Exercise input Start Marker
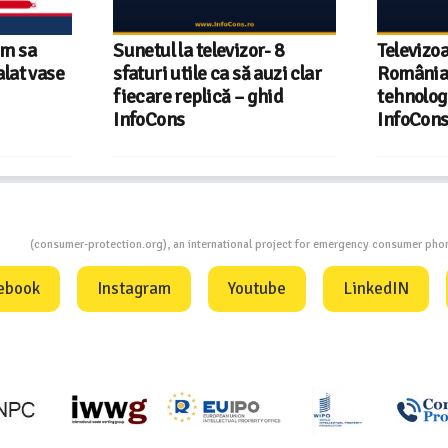
um sa
Sunetul la televizor- 8
Televizoa
alat vase
sfaturi utile ca să auzi clar
România
fiecare replică – ghid
tehnologi
InfoCons
InfoCon
ion
(consumer-protection.org), an international project for emergency consumer ph
ebook
Instagram
Youtube
LinkedIN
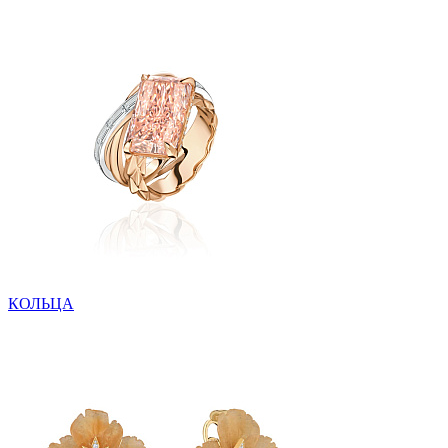
КОЛЬЦА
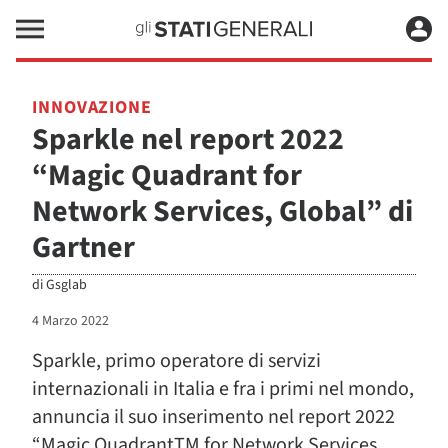
INNOVAZIONE
Sparkle nel report 2022
“Magic Quadrant for
Network Services, Global” di
Gartner
di
Gsglab
4 Marzo 2022
Sparkle, primo operatore di servizi
internazionali in Italia e fra i primi nel mondo,
annuncia il suo inserimento nel report 2022
“Magic QuadrantTM for Network Services,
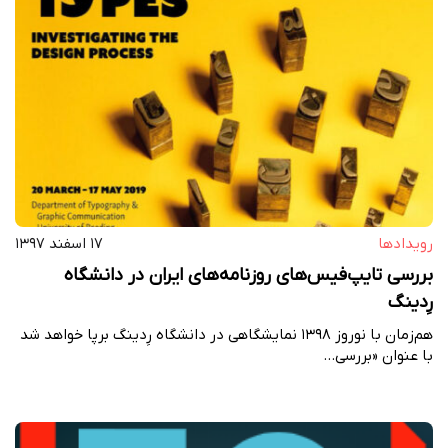
رویداد‌ها
۱۷ اسفند ۱۳۹۷
بررسی تایپ‌فیس‌های روزنامه‌های ایران در دانشگاه
رِدینگ
هم‌زمان با نوروز ۱۳۹۸ نمایشگاهی در دانشگاه رِدینگ برپا خواهد شد
با عنوان «بررسی…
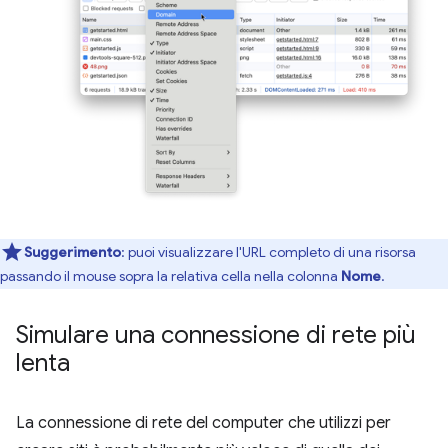
Suggerimento
:
puoi visualizzare l'URL completo di una risorsa
passando il mouse sopra la relativa cella nella colonna
Nome
.
Simulare una connessione di rete più
lenta
La connessione di rete del computer che utilizzi per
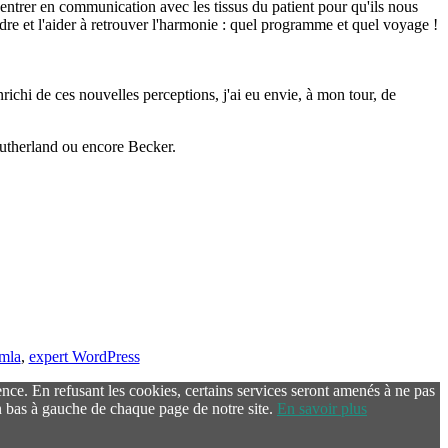
à entrer en communication avec les tissus du patient pour qu'ils nous
ndre et l'aider à retrouver l'harmonie : quel programme et quel voyage !
nrichi de ces nouvelles perceptions, j'ai eu envie, à mon tour, de
 Sutherland ou encore Becker.
omla
,
expert WordPress
ence. En refusant les cookies, certains services seront amenés à ne pas
 bas à gauche de chaque page de notre site.
En savoir plus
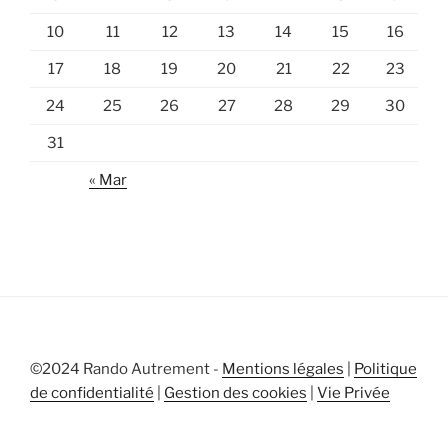
10
11
12
13
14
15
16
17
18
19
20
21
22
23
24
25
26
27
28
29
30
31
« Mar
©2024 Rando Autrement -
Mentions légales
|
Politique
de confidentialité
|
Gestion des cookies
|
Vie Privée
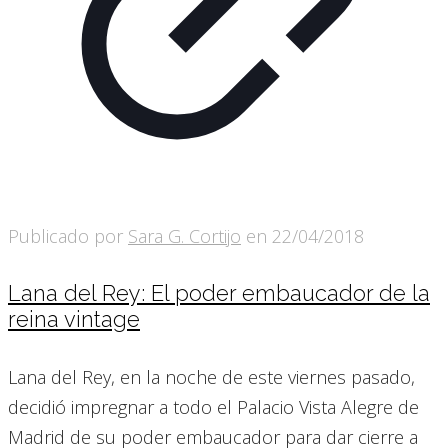
Publicado por
Sara G. Cortijo
en
22/04/2018
Lana del Rey: El poder embaucador de la
reina vintage
Lana del Rey, en la noche de este viernes pasado,
decidió impregnar a todo el Palacio Vista Alegre de
Madrid de su poder embaucador para dar cierre a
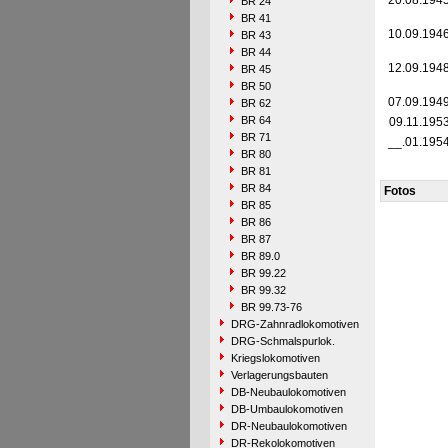
20.08.194
BR 24
BR 41
10.09.194
BR 43
BR 44
12.09.194
BR 45
BR 50
07.09.194
BR 62
BR 64
09.11.195
BR 71
__.01.195
BR 80
BR 81
BR 84
Fotos
BR 85
BR 86
BR 87
BR 89.0
BR 99.22
BR 99.32
BR 99.73-76
DRG-Zahnradlokomotiven
DRG-Schmalspurlok.
Kriegslokomotiven
Verlagerungsbauten
DB-Neubaulokomotiven
DB-Umbaulokomotiven
DR-Neubaulokomotiven
DR-Rekolokomotiven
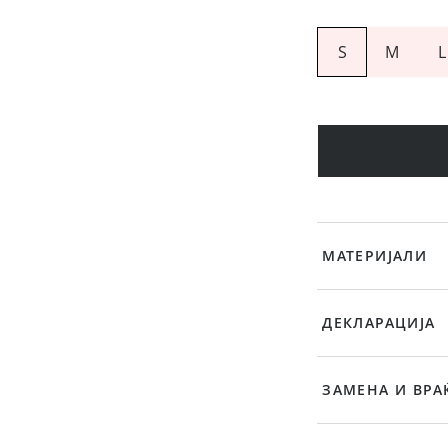
S
M
L
МАТЕРИЈАЛИ
ДЕКЛАРАЦИЈА
ЗАМЕНА И ВРА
Exercise input End Marker
> **What you will do**
Say only how many lines above contain "Neubaulokomotiven", with no other words.

> **Answer to this problem**
2